Which of the following is equivalent to the expression 8 to the -5 power times 8 to the second power

A) 1/8 to the 7 power
B) 1/8 to the 3 power
C) 8 to the 3 power
D) 8 to the 7 power
I was in between b and c but im pretty sure its c is it?

Nope. It's 8^-3, or 1/8^3

B

To solve this problem, we can use the property of exponents which states that when multiplying two powers with the same base, we add their exponents.

Given that 8^-5 x 8^2 is equivalent to (8^-5) x (8^2), we can add the exponents.

8^-5 represents 1/(8^5), and 8^2 represents 8^2. Therefore, the expression becomes 1/(8^5) x 8^2.

Simplifying further, 1/(8^5) x 8^2 is equal to 8^2/(8^5).

Using another exponent property, we subtract the exponents when dividing powers with the same base. So, 8^2/(8^5) is equal to 8^(2-5), which is equal to 8^-3.

Therefore, the answer is B) 1/8^3.

Please note that the other options are not correct because they do not follow the correct exponent rules.

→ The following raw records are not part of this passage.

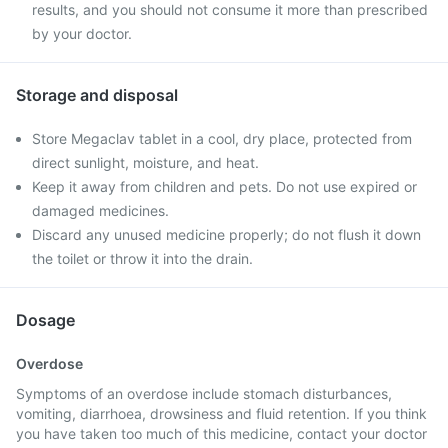
results, and you should not consume it more than prescribed
by your doctor.
Storage and disposal
Store Megaclav tablet in a cool, dry place, protected from
direct sunlight, moisture, and heat.
Keep it away from children and pets. Do not use expired or
damaged medicines.
Discard any unused medicine properly; do not flush it down
the toilet or throw it into the drain.
Dosage
Overdose
Symptoms of an overdose include stomach disturbances,
vomiting, diarrhoea, drowsiness and fluid retention. If you think
you have taken too much of this medicine, contact your doctor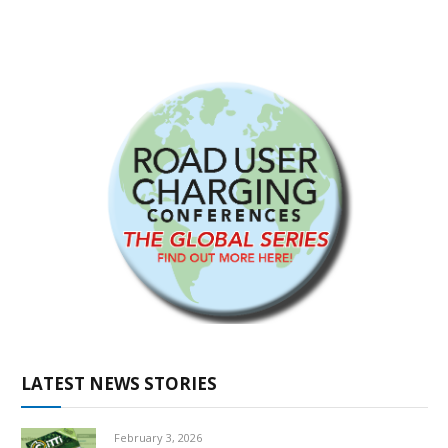
LATEST NEWS STORIES
February 3, 2026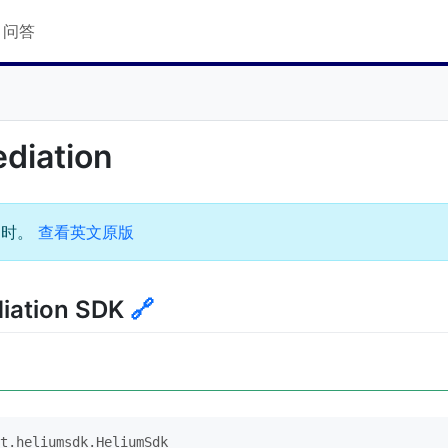
Q 问答
ediation
过时。
查看英文原版
diation SDK
🔗
t.heliumsdk.HeliumSdk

To find the equivalent expression, you can combine the exponential terms with the same base by adding their exponents. In this case, you have 8 raised to the power of -5 multiplied by 8 raised to the power of 2.

Using the property of exponents, when multiplying two exponential terms with the same base, you add their exponents. Therefore, 8 to the -5 power times 8 to the 2nd power can be simplified as 8 to the (-5+2) power.

Now, simplify the exponent:
-5 + 2 = -3

So, the equivalent expression is 8 to the -3 power.

Now, let's look at the answer choices:
A) 1/8 to the 7 power: This is not the same as 8 to the -3 power.
B) 1/8 to the 3 power: This is also not the same as 8 to the -3 power.
C) 8 to the 3 power: This is not the same as 8 to the -3 power.
D) 8 to the 7 power: This is not the same as 8 to the -3 power.

None of the answer choices match the equivalent expression 8 to the -3 power. Therefore, neither B nor C is the correct answer.

It seems that none of the answer choices are equivalent to the given expression. Please double-check the question or consider asking for clarification.